About the Predator-like effect, Hairybudda is on the right track. The idea is applicable to all refractive objects, things like water, glass, lenses, cloaking devices, etc. This is what you do:

* render your scene normally, without the refractive object.

* compute the projected axis aligned bounding rectangle of the refrcative object in screenspace.

* copy the contents of that area to a texture (alternative: dirtectly render those contents into a texture).

* enable automatic mipmap generation on that texture (very important to get neat blurring effects !)

* Now render the refractive object with this texture projectively applied.
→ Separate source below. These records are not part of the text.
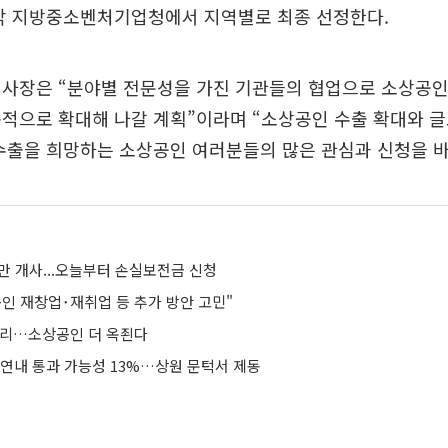
 각 지방중소벤처기업청에서 지역별로 최종 선정한다.
이사장은 “분야별 전문성을 가진 기관들의 협업으로 소상공인
적으로 확대해 나갈 계획”이라며 “소상공인 수출 확대와 
수출을 희망하는 소상공인 여러분들의 많은 관심과 신청을 바
만 개사...오늘부터 손실보전금 신청
인 재창업･재취업 등 추가 방안 고민"
금리…소상공인 더 옥죈다
 연내 통과 가능성 13%…상원 문턱서 제동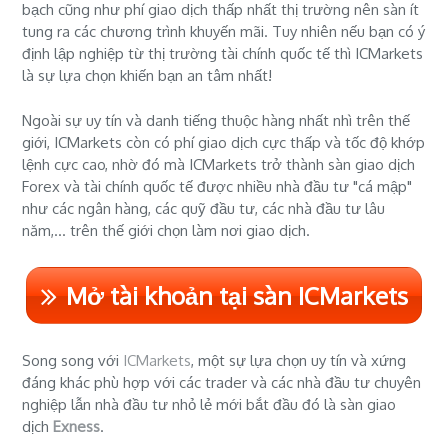
bạch cũng như phí giao dịch thấp nhất thị trường nên sàn ít
tung ra các chương trình khuyến mãi. Tuy nhiên nếu bạn có ý
định lập nghiệp từ thị trường tài chính quốc tế thì ICMarkets
là sự lựa chọn khiến bạn an tâm nhất!
Ngoài sự uy tín và danh tiếng thuộc hàng nhất nhì trên thế
giới, ICMarkets còn có phí giao dịch cực thấp và tốc độ khớp
lệnh cực cao, nhờ đó mà ICMarkets trở thành sàn giao dịch
Forex và tài chính quốc tế được nhiều nhà đầu tư "cá mập"
như các ngân hàng, các quỹ đầu tư, các nhà đầu tư lâu
năm,... trên thế giới chọn làm nơi giao dịch.
Mở tài khoản tại sàn ICMarkets
Song song với
ICMarkets
, một sự lựa chọn uy tín và xứng
đáng khác phù hợp với các trader và các nhà đầu tư chuyên
nghiệp lẫn nhà đầu tư nhỏ lẻ mới bắt đầu đó là sàn giao
dịch
Exness
.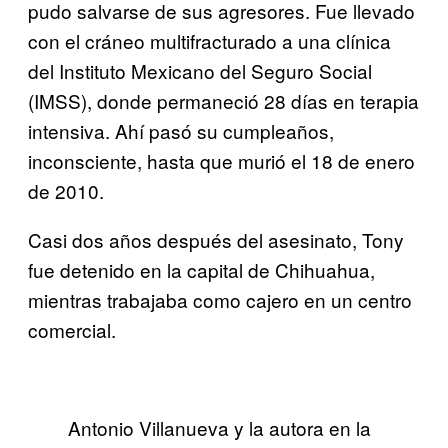
pudo salvarse de sus agresores. Fue llevado
con el cráneo multifracturado a una clínica
del Instituto Mexicano del Seguro Social
(IMSS), donde permaneció 28 días en terapia
intensiva. Ahí pasó su cumpleaños,
inconsciente, hasta que murió el 18 de enero
de 2010.
Casi dos años después del asesinato, Tony
fue detenido en la capital de Chihuahua,
mientras trabajaba como cajero en un centro
comercial.
Antonio Villanueva y la autora en la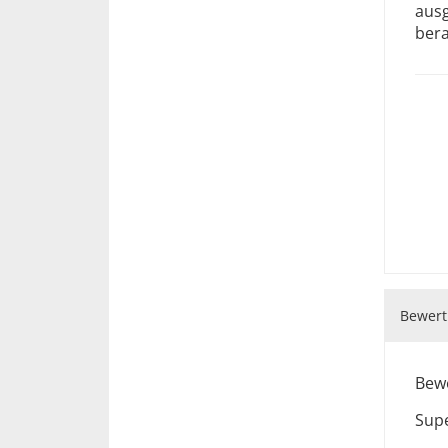
ausg
bera
Bewert
Bewe
Supe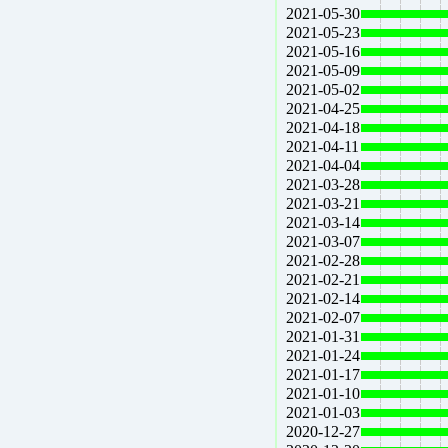
2021-05-30
2021-05-23
2021-05-16
2021-05-09
2021-05-02
2021-04-25
2021-04-18
2021-04-11
2021-04-04
2021-03-28
2021-03-21
2021-03-14
2021-03-07
2021-02-28
2021-02-21
2021-02-14
2021-02-07
2021-01-31
2021-01-24
2021-01-17
2021-01-10
2021-01-03
2020-12-27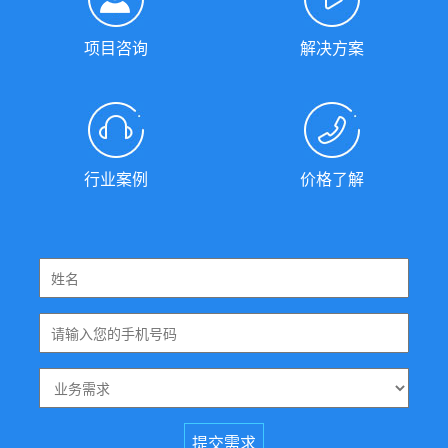
项目咨询
解决方案
行业案例
价格了解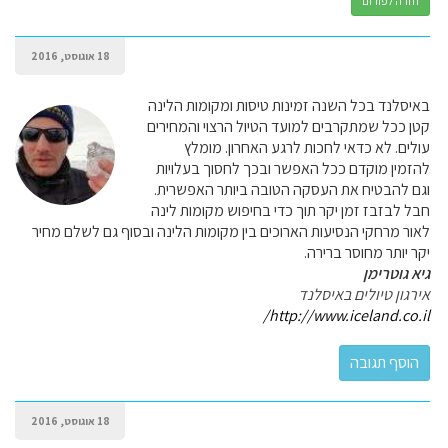
חזרה לפורום
18 אוגוסט, 2016
באיסלנד בכל השנה זמינות טיסות ומקומות הלינה
קטן ככל שמתקרבים למועד הטיול הרצוי והמחירים
עולים. לא כדאי לחכות לרגע האחרון. מומלץ
להזמין מוקדם ככל האפשר ובכך לחסוך בעלויות
וגם להבטיח את העסקה הטובה ביותר האפשרית.
חבל לבזבז זמן יקר תוך כדי בחיפוש מקומות לינה
לאור מרחקי הנסיעות הארוכים בין מקומות הלינה ובסוף גם לשלם מחיר
יקר יותר מחוסר ברירה.
גיא גוטרימן
אירגון טיולים באיסלנד
http://www.iceland.co.il/
18 אוגוסט, 2016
* To get the refraction effect, you have two possibilities: either per vertex, this is by evaluating Snell''s law (or an approximation) in a vertex shader for each vertex of the refractive object. To get good results, the object should be reasonably tesselated. Displace the texcoords into the projective texture accordingly.

* Displacing the q coordinate can give you some really weird and cool effects for scifi cloaking, as it will change the compression of the texture. It will make the hardware access different mipmap levels accross each polygon, resulting in a more or less blurred image. The result (make sure trilinear filtering is enabled !) looks like an object with changig refractive index. If you animate that per vertex (Perlin noise), I can guarantee that your jaws will drop to the floor

* Or you do the refraction per pixel. Better quality on low tesselated objects, and takes into account bumpmaps. The principle is similar to hardware EMBM. But it''s obviously slower than per-vertex.